The Hilbert tensor product and inductive limits

Abstract

In the present paper we prove that given two inductive limits of Hilbert spaces \(E= \mathrm{ind}_{n\in \mathbb {N}}E_n\) and \(F=\mathrm{ind}_{n\in \mathbb {N}} F_n\) the complete Hilbert tensor product \(E \tilde{\otimes }_{\sigma } F\) of E and F is topologically isomorphic to the inductive limit of the inductive spectrum \(\left( E_n\tilde{\otimes }_{\sigma }F_n\right) _{n\in \mathbb {N}}\). To this end we consider the Hilbert tensor product for the tensor product of spaces equipped with Hilbertian semi norms, spaces, that we call semi-unitary.
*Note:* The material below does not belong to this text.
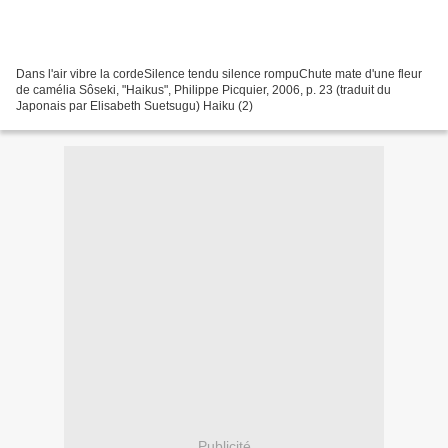
Dans l'air vibre la cordeSilence tendu silence rompuChute mate d'une fleur
de camélia Sôseki, "Haikus", Philippe Picquier, 2006, p. 23 (traduit du
Japonais par Elisabeth Suetsugu) Haiku (2)
Publicité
We conclude with two consequences, first the positive solution of Grothendieck’s probleme des topologies for Frechet–Hilbert spaces and the complete Hilbert tensor product and second the computation of tensor products where at least one space is not Schwartz, e.g. the tensor product of the space of Schwartz distributions \(\fancyscript{D}'\left( \varOmega \right) \) with the space \(\fancyscript{D}_{\mathrm{L}_2}\) of all smooth functions all the derivatives of which are square integrable or its strong dual, which has its application in parameter dependence problems.